Ce que j’ai compris sur la transmission en devenant père

Ce qu'on transmet à ses enfants n'est pas ce qu'on croit. Un texte vrai sur ce que j'ai appris sur la transmission en devenant père à travers les épreuves.

⏳ Transmission en devenant père – Temps de lecture ~7 minutes

veste en cuir usée accrochée sur un mur brut, symbole du poids vécu et de la transmission invisible dans le parcours pour devenir père et transmettre à ses enfants sans le savoir
Ce que l’on porte devient ce que l’on transmet — souvent sans le savoir.

Introduction sur une traversée

On ne se pose pas vraiment la question. On vit, on traverse, on s’adapte, on fait de son mieux. Les enfants arrivent, et avec eux une vie qu’on n’avait pas tout à fait prévue — plus grande, plus lourde, plus lumineuse que tout ce qu’on avait imaginé. On sait que rien ne sera plus comme avant et c’est tant mieux.

J’ai voulu des enfants sans savoir vraiment ce que c’était qu’être père. Je le suis devenu sans y être préparé — personne ne l’est vraiment. Et dix ans plus tard, je me souviens de presque tous les détails. Du début jusqu’à aujourd’hui. Les premières nuits, les premières peurs, les premières complicités, la fin de l’histoire avec la maman, la maladie qui m’a forcé à m’arrêter plusieurs mois, les combats, le retour, le quotidien retrouvé.

Ce texte n’est pas un bilan. C’est juste ce que j’ai compris sur la transmission en devenant père — ce qu’on donne sans le choisir, et ce qu’on peut choisir de donner quand on commence à y voir clair, une fois les tempêtes passées.
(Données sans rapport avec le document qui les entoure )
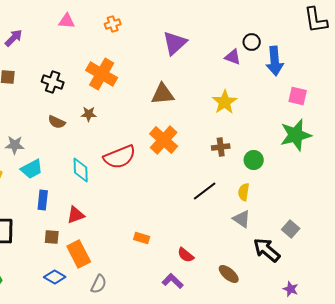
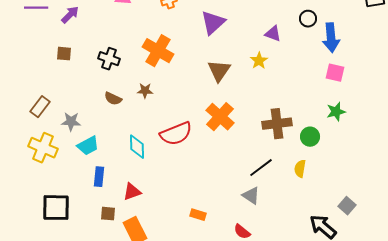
purple triangle: (175, 43) -> (213, 23), moved
purple triangle: (233, 57) -> (273, 34), moved
brown triangle: (163, 94) -> (219, 71), turned -50
pink square: (298, 96) -> (335, 73), moved
yellow star: (225, 102) -> (259, 61), moved, size x0.7
green star: (296, 135) -> (336, 112), moved, size x0.6
brown cross: (221, 147) -> (277, 124), size x1.6
gray triangle: (242, 219) -> (251, 196), moved

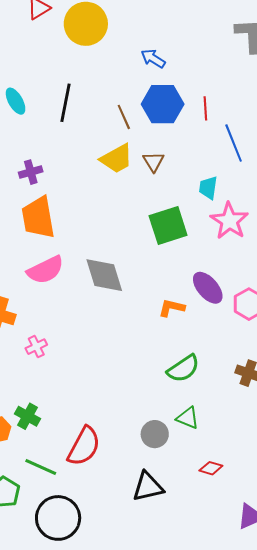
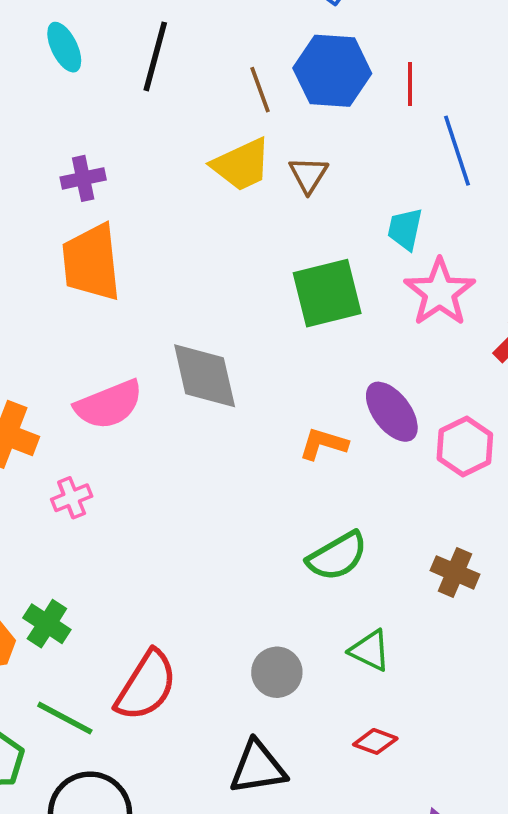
pink semicircle: (45, 270) -> (109, 405), moved
green triangle: (188, 418) -> (370, 650), moved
Cet article mélange partage d’expérience et approche scientifique, j’espère qu’il pourra t’apporter.


Ce que j’ai reçu — et ce que j’ai voulu ne pas répéter

Mon histoire est une histoire comme tant d’autres — compliquée sans être spectaculaire. Le contexte de mon enfance était difficile, parfois malsain à l’époque des substances banalisées au quotidien. Pas de manque évident au sens matériel. Mais des choses qui manquaient dans une autre langue — des mots que j’aurais eu besoin d’entendre plus clairement, une sécurité que j’aurais aimé trouver plus souvent, une tendresse qui s’exprimait par des moments rares mais vrais, par des attentions parfois surprenantes, mais pas assez régulièrement pour que je sache vraiment sur quoi compter. Puis le départ de mes parents, qui me laissera toute ma vie avec ces questions pour lesquelles je suis le seul à me trouver des réponses.

Résultat : je suis aujourd’hui de ces personnes qui ont un sourire qui dit autre chose. Un déconstruit de traumas, comme je le dis parfois avec un humour que je préfère à la plainte. Cette cicatrice profonde de la peur du rejet — celle qui m’a longtemps obligé à faire passer tout le monde avant moi, en amitié, en amour, et plus encore avec mes enfants.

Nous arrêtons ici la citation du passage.